Although the entries contain pictures, repeat only their words, exactly as written.
- Opening Delimiter -
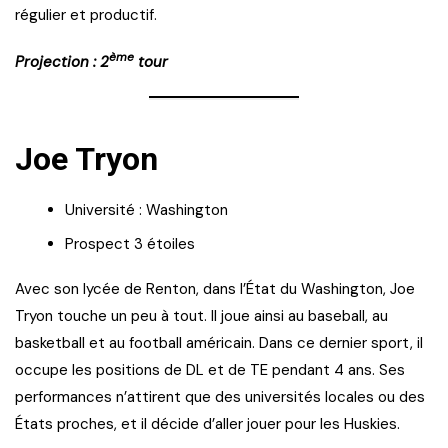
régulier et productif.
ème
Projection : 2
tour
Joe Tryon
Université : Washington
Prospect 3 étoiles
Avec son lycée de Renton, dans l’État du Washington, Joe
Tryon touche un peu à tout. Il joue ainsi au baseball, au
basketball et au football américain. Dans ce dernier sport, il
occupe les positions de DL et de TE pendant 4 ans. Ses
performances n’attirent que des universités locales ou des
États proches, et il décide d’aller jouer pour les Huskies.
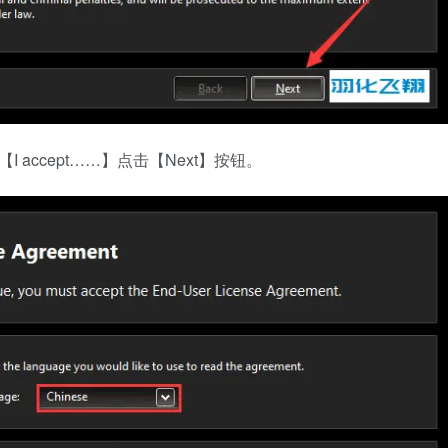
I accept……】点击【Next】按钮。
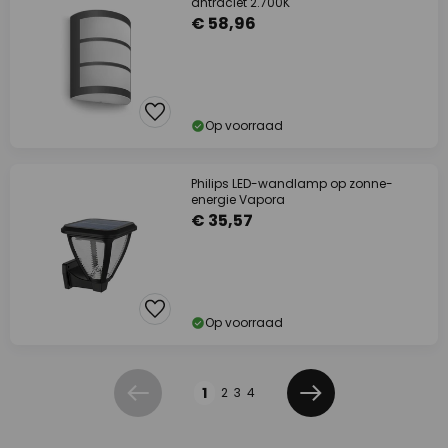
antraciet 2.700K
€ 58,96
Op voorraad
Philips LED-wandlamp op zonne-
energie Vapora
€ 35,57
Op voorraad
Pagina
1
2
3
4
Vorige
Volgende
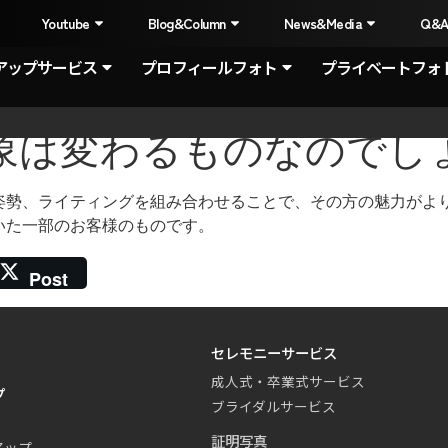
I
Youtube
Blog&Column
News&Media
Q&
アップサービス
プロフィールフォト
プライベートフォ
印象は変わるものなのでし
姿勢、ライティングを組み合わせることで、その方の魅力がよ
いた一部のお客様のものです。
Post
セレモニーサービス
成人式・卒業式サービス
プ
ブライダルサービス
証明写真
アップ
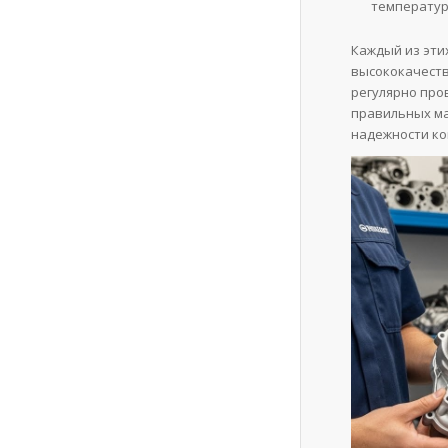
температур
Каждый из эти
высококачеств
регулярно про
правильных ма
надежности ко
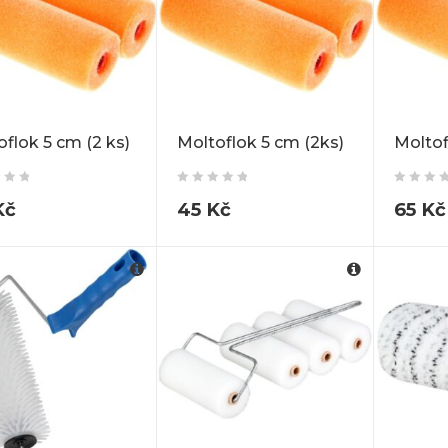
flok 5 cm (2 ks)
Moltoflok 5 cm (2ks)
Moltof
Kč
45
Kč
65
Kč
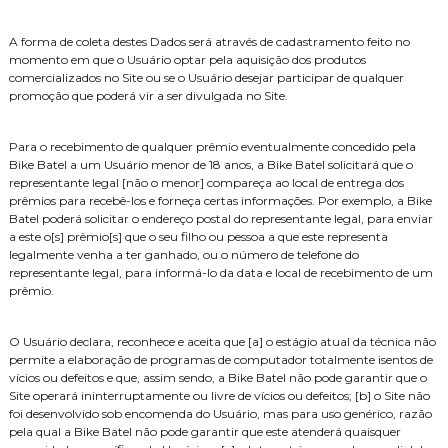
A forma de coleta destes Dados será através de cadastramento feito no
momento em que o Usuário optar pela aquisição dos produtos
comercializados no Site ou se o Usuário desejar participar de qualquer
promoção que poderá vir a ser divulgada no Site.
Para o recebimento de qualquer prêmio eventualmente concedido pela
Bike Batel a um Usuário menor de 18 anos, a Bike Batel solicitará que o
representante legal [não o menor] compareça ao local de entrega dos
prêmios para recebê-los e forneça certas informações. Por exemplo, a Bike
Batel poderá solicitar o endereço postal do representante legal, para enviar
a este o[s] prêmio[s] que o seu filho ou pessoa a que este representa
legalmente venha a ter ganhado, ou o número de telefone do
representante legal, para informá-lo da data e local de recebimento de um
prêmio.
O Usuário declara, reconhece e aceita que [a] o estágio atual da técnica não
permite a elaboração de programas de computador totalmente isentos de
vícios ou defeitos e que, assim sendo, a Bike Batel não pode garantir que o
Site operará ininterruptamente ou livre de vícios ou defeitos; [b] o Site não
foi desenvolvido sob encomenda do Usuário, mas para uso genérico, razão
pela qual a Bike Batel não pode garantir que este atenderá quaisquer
- Closing Delimiter -
**THE COMPLETED TASK:**
régulier et productif.
ème
Projection : 2
tour
Joe Tryon
Université : Washington
Prospect 3 étoiles
Avec son lycée de Renton, dans l’État du Washington, Joe
Tryon touche un peu à tout. Il joue ainsi au baseball, au
basketball et au football américain. Dans ce dernier sport, il
occupe les positions de DL et de TE pendant 4 ans. Ses
performances n’attirent que des universités locales ou des
États proches, et il décide d’aller jouer pour les Huskies.
I accept……】点击【Next】按钮。
antraciet 2.700K
€ 58,96
Op voorraad
Philips LED-wandlamp op zonne-
energie Vapora
€ 35,57
Op voorraad
Pagina
1
2
3
4
Vorige
Volgende
I
Youtube
Blog&Column
News&Media
Q&
アップサービス
プロフィールフォト
プライベートフォ
印象は変わるものなのでし
姿勢、ライティングを組み合わせることで、その方の魅力がよ
いた一部のお客様のものです。
Post
セレモニーサービス
成人式・卒業式サービス
プ
ブライダルサービス
証明写真
アップ
температур
Каждый из эти
высококачеств
регулярно про
правильных ма
надежности ко
flok 5 cm (2 ks)
Moltoflok 5 cm (2ks)
Moltof
Kč
45
Kč
65
Kč
A forma de coleta destes Dados será através de cadastramento feito no
momento em que o Usuário optar pela aquisição dos produtos
comercializados no Site ou se o Usuário desejar participar de qualquer
promoção que poderá vir a ser divulgada no Site.
Para o recebimento de qualquer prêmio eventualmente concedido pela
Bike Batel a um Usuário menor de 18 anos, a Bike Batel solicitará que o
representante legal [não o menor] compareça ao local de entrega dos
prêmios para recebê-los e forneça certas informações. Por exemplo, a Bike
Batel poderá solicitar o endereço postal do representante legal, para enviar
a este o[s] prêmio[s] que o seu filho ou pessoa a que este representa
legalmente venha a ter ganhado, ou o número de telefone do
representante legal, para informá-lo da data e local de recebimento de um
prêmio.
O Usuário declara, reconhece e aceita que [a] o estágio atual da técnica não
permite a elaboração de programas de computador totalmente isentos de
vícios ou defeitos e que, assim sendo, a Bike Batel não pode garantir que o
Site operará ininterruptamente ou livre de vícios ou defeitos; [b] o Site não
foi desenvolvido sob encomenda do Usuário, mas para uso genérico, razão
pela qual a Bike Batel não pode garantir que este atenderá quaisquer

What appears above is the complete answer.